#### EXERCISE GOAL
Two lines in the data below mark the range: the one with "Once posts are" and the one with "Recent Posts". Return both, along with every line between them, exactly.

#### THE DATA
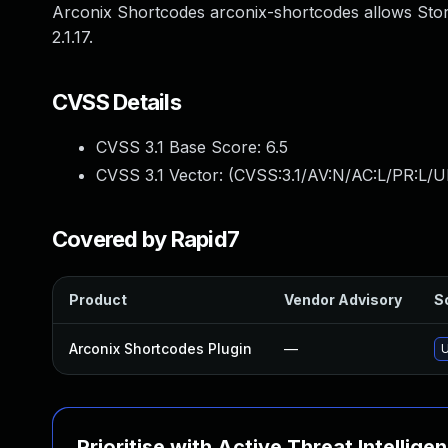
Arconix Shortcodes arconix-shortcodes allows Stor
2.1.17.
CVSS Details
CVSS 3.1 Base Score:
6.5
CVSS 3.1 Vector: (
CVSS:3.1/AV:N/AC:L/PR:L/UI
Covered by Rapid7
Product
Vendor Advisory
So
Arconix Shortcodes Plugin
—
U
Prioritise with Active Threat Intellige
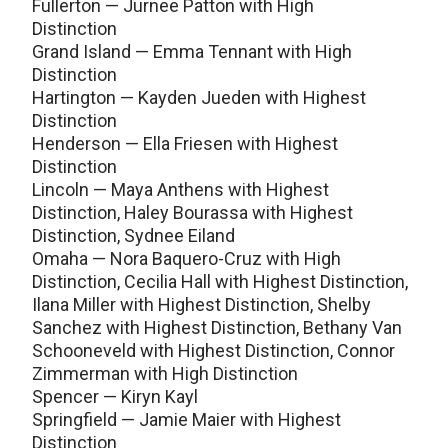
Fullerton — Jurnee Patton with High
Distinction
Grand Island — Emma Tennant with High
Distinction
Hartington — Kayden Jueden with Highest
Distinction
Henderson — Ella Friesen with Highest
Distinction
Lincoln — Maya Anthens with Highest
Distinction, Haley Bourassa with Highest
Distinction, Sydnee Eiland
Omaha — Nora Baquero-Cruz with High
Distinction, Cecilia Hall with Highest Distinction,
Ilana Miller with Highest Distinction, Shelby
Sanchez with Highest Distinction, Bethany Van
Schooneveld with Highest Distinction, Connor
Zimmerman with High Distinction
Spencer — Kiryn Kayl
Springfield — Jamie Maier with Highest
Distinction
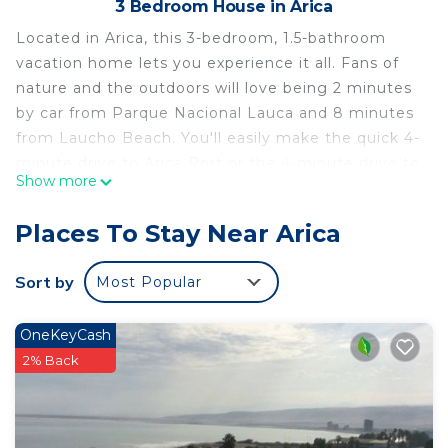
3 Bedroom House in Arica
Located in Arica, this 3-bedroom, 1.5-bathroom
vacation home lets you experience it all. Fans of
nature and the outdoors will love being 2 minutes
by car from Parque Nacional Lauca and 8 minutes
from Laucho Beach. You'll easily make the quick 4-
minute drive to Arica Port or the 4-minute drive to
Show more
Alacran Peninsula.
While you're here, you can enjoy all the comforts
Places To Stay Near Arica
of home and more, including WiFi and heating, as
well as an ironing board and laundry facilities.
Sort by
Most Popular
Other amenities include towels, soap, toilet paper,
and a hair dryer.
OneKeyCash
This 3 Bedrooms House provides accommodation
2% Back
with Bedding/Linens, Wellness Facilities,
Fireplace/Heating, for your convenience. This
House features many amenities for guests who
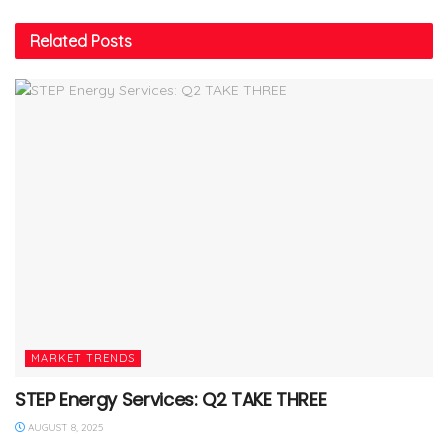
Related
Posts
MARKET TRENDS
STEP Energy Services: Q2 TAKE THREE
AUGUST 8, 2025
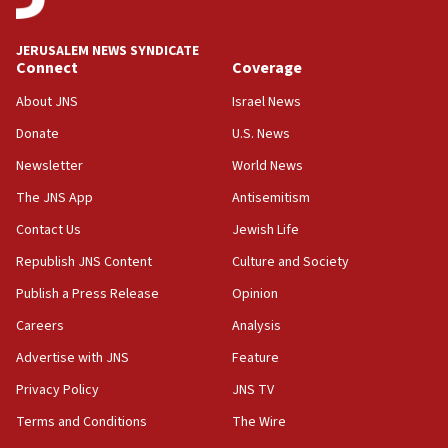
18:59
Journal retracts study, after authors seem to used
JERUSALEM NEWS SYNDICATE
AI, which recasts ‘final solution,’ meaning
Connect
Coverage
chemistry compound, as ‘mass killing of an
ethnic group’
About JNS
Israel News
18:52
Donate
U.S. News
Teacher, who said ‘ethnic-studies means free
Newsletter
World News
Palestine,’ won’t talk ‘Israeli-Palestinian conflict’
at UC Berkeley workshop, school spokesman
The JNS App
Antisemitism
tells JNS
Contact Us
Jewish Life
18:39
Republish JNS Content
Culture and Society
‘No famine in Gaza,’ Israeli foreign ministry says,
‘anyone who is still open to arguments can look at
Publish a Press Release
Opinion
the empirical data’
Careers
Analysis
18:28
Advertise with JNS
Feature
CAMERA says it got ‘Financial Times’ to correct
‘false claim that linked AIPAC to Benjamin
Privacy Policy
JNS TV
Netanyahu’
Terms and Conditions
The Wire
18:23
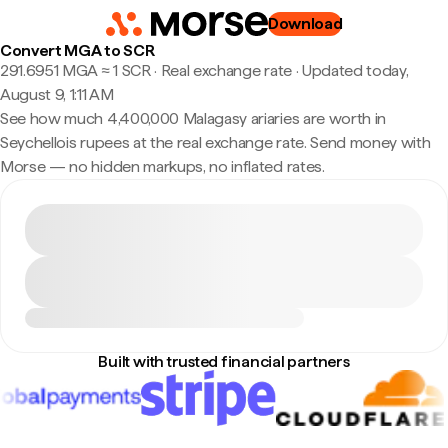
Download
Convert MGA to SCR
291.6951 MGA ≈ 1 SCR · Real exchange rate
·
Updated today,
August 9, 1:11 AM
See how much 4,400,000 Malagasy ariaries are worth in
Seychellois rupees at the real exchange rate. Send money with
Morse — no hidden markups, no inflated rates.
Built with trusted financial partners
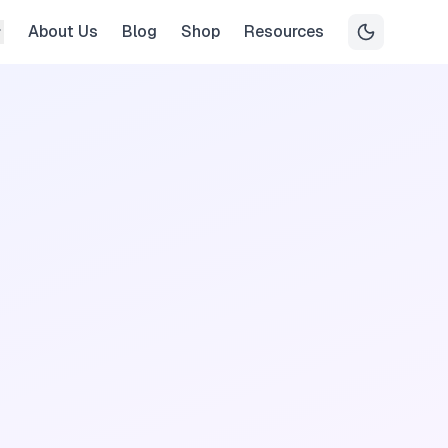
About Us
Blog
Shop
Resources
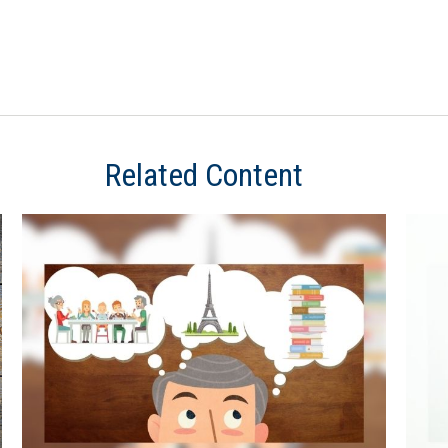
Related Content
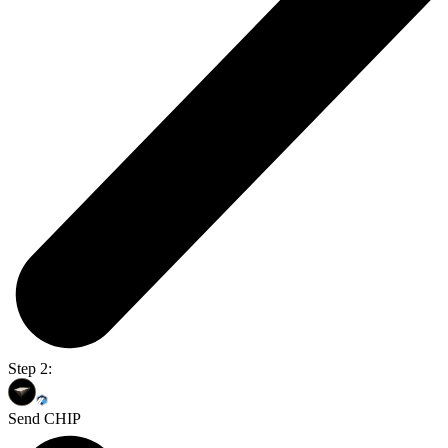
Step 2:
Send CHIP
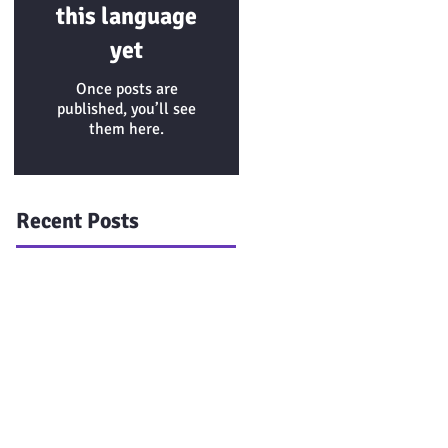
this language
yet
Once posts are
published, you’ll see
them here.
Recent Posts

---

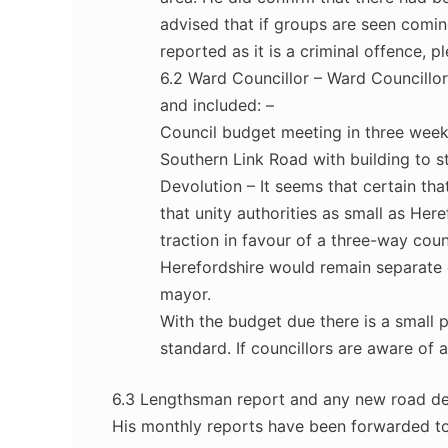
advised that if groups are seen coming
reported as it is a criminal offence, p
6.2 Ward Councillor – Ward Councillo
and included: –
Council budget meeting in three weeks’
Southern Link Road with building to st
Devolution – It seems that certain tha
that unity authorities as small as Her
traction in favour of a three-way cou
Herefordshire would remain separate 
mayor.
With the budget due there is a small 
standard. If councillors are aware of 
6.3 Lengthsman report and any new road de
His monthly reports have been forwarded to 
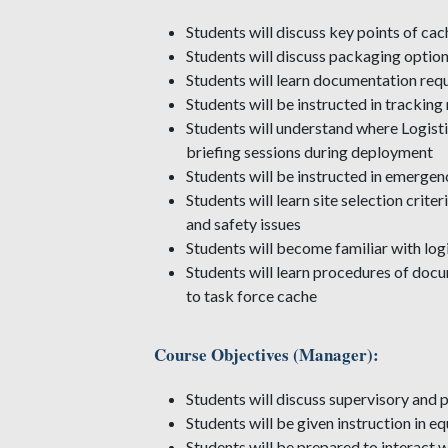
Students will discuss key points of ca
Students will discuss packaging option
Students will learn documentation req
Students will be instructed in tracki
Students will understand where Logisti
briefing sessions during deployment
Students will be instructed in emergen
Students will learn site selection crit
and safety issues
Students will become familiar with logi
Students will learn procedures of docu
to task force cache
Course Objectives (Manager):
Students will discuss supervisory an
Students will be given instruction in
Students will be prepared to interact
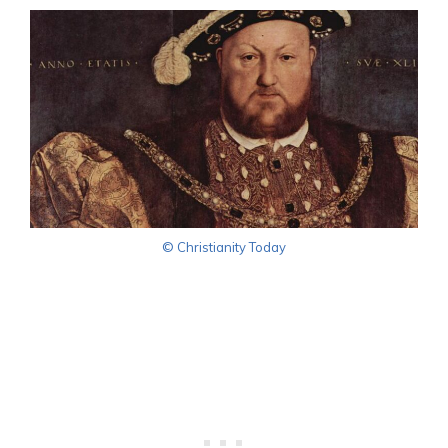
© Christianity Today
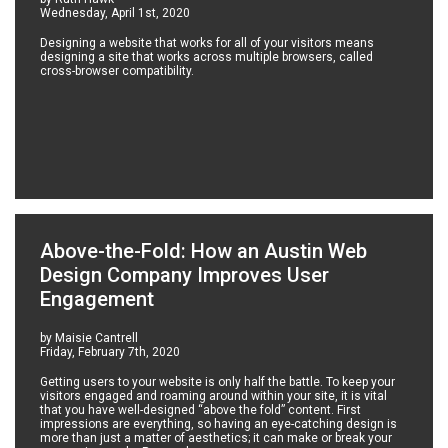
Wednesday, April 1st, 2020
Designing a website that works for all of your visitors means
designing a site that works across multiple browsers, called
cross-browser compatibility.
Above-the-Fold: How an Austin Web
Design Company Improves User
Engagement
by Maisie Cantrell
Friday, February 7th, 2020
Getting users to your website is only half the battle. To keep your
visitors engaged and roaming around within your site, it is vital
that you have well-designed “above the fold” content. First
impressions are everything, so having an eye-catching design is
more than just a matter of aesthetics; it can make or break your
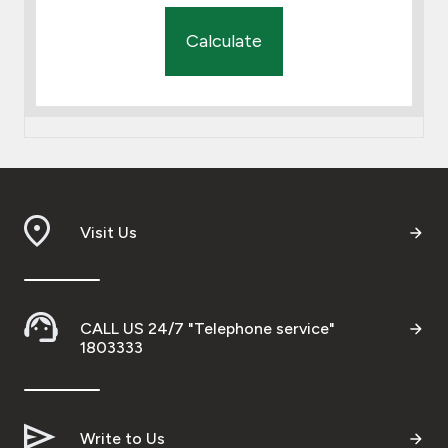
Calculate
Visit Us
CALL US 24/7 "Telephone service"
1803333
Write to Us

#### FINAL ANSWER
Once posts are
published, you’ll see
them here.
Recent Posts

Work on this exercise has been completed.